In the data below, which lines contain "Palestinians"? List them by copying each one.

[Extracted page text data]
+++++

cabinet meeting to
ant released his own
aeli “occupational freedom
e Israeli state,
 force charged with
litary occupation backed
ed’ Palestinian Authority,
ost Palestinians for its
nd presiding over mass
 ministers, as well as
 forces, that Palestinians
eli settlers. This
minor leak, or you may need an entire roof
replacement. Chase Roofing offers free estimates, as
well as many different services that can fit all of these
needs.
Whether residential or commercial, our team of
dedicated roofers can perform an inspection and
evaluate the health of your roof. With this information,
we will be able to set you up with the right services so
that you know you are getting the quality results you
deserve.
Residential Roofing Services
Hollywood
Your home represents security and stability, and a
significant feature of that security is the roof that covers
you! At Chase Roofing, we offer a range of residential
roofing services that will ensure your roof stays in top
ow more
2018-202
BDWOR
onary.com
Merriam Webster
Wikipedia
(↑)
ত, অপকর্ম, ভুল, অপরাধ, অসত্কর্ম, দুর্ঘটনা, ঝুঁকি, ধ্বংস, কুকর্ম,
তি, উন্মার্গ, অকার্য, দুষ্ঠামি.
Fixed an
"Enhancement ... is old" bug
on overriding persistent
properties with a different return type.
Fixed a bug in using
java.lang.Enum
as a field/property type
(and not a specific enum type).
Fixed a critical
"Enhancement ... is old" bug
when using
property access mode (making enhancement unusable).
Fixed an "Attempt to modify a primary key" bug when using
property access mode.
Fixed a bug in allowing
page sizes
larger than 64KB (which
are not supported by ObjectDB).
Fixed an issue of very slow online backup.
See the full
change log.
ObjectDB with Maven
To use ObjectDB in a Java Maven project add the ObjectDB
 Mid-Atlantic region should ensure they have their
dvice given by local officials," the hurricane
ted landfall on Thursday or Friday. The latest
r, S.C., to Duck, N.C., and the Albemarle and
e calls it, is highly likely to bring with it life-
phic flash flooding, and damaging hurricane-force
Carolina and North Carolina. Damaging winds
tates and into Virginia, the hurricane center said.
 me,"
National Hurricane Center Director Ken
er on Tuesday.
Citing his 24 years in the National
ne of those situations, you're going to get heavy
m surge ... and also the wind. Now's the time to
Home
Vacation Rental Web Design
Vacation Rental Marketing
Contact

+++++

_Problem solution_:
ost Palestinians for its
 forces, that Palestinians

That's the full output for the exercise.